Review of the Grievance "Service Management" form revealed the Patient #16's POA filed a grievance on 03/14/11, related to the patient being "overmedicated" in February 2011, and he/she requested the facility pay for Patient #16's "airlift" back home to another state. Continued review of this form revealed the grievance was referred to Risk Management and the "Status" was documented as "closed". Further review revealed no documented evidence an investigation into the POA's grievance, related to his/her concerns the patient was overmedicated, was performed or that written notice containing the regulatory requirements of name of the hospital contact person, the steps taken on behalf of the patient to investigate the grievance, the results of the grievance process, and the date of completion was sent to the POA.

Interview, on 02/06/12 at 2:25 PM, with the Clinical Risk Manager revealed the complaint was received "last March" (03/11) that there was a medication error. She stated before an indepth investigation could be completed Patient #16 had a cardiac arrest and subsequently died . She stated the facility's policy was to investigate patient/family complaints, then "Customer Service" sends the patient/family a "closure" letter. In another interview, on 02/07/12 at 4:20 PM, the Clinical Risk Manager stated the facility failed to "close the loop" in regards to Patient #16's POA's grievance. She stated she could not find where a closure letter was sent to the POA. The Clinical Risk Manager stated an investigation was never completed into the POA's grievance related to Patient #16 being overmedicated. Additionally, she stated the facility thought the concern had changed after the patient died .

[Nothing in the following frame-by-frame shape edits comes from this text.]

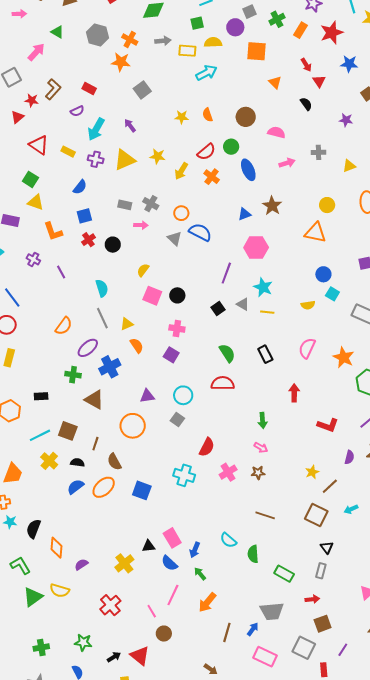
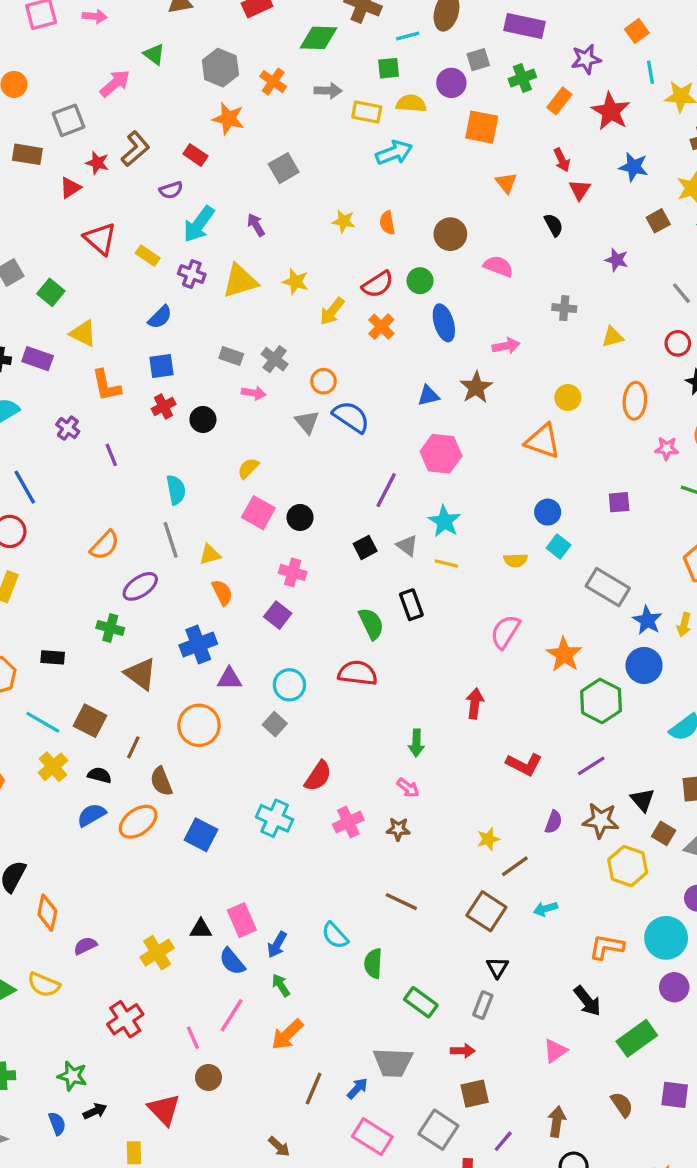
red star: (332, 33) -> (611, 111), turned -30
orange star: (121, 62) -> (228, 119), moved
pink arrow: (287, 163) -> (506, 346), moved
green square: (30, 179) -> (51, 292), moved
black rectangle: (265, 354) -> (411, 605), moved
blue cross: (110, 367) -> (198, 645), moved
cyan line: (40, 435) -> (43, 722), turned 50
black arrow: (114, 657) -> (95, 1111), moved

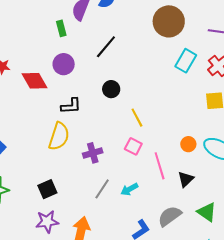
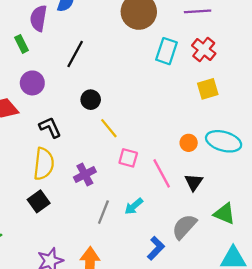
black L-shape: (71, 106) -> (50, 127), turned -100
yellow line: (137, 118) -> (109, 128), moved
black square: (47, 189) -> (39, 201), moved

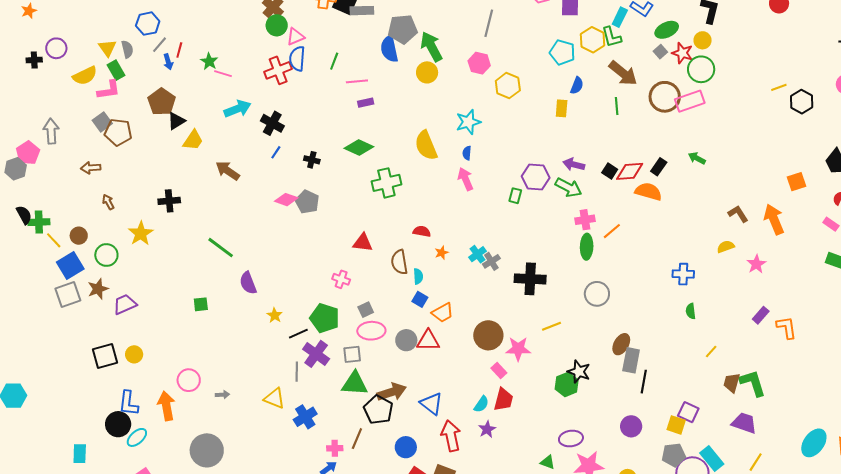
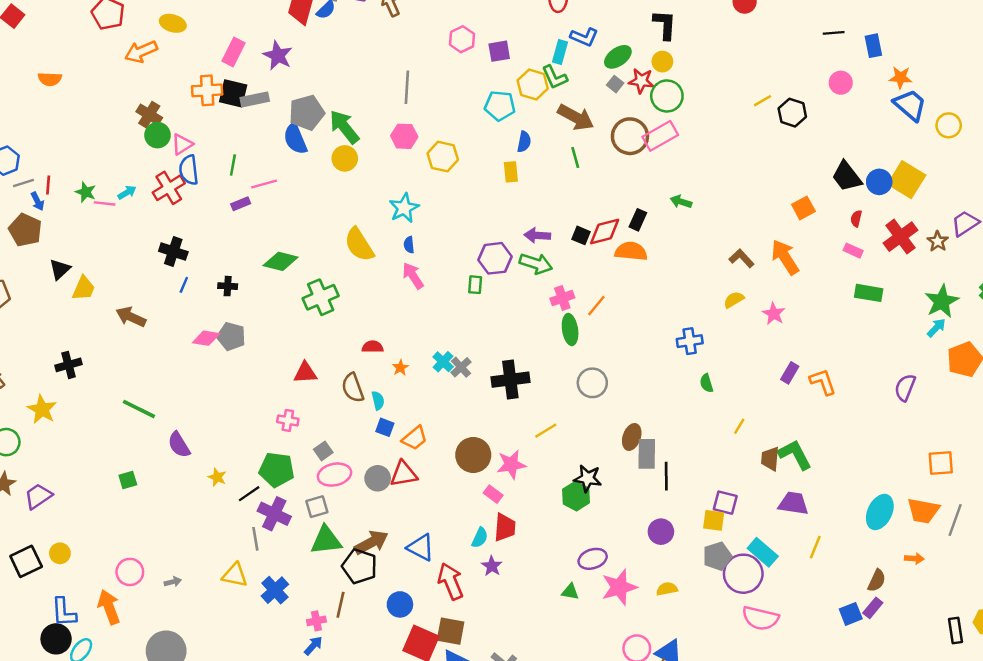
gray line: (159, 45) -> (23, 183), turned 42
brown pentagon: (162, 102) -> (25, 230), moved
purple rectangle: (366, 103) -> (241, 204), moved
cyan arrow: (238, 109) -> (127, 192), moved, size x0.6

Interview, on 02/07/12 at 4:00 PM, with the Interim Director of Accreditation and Regulatory Compliance revealed "there could be improvements" made in the facility's grievance process.
Based on observation, interview, andthe facility's policy review, it was determined the facility failed to ensure patient clinical records were kept confidential for three (3) unsampled patients. Clipboards containing personal information regarding patients was in a public corridor and available for the general public to see.

The findings include:

Review of facility's policy, Confidentiality Policy #A06-045, revision/review date of 07/2011 revealed, "...provide guidelines for person who have access to patient information so that the patient's protected health information remains private and confidential." Further review of the policy revealed item number four (4) under the procedure heading stated, "caregivers shall not share IDs and passwords. Additional review of the policy revealed number sixteen (16) to state, "...caregivers shall turn over clipboards and charts handing in public areas and hallways so the patient information may not be seen."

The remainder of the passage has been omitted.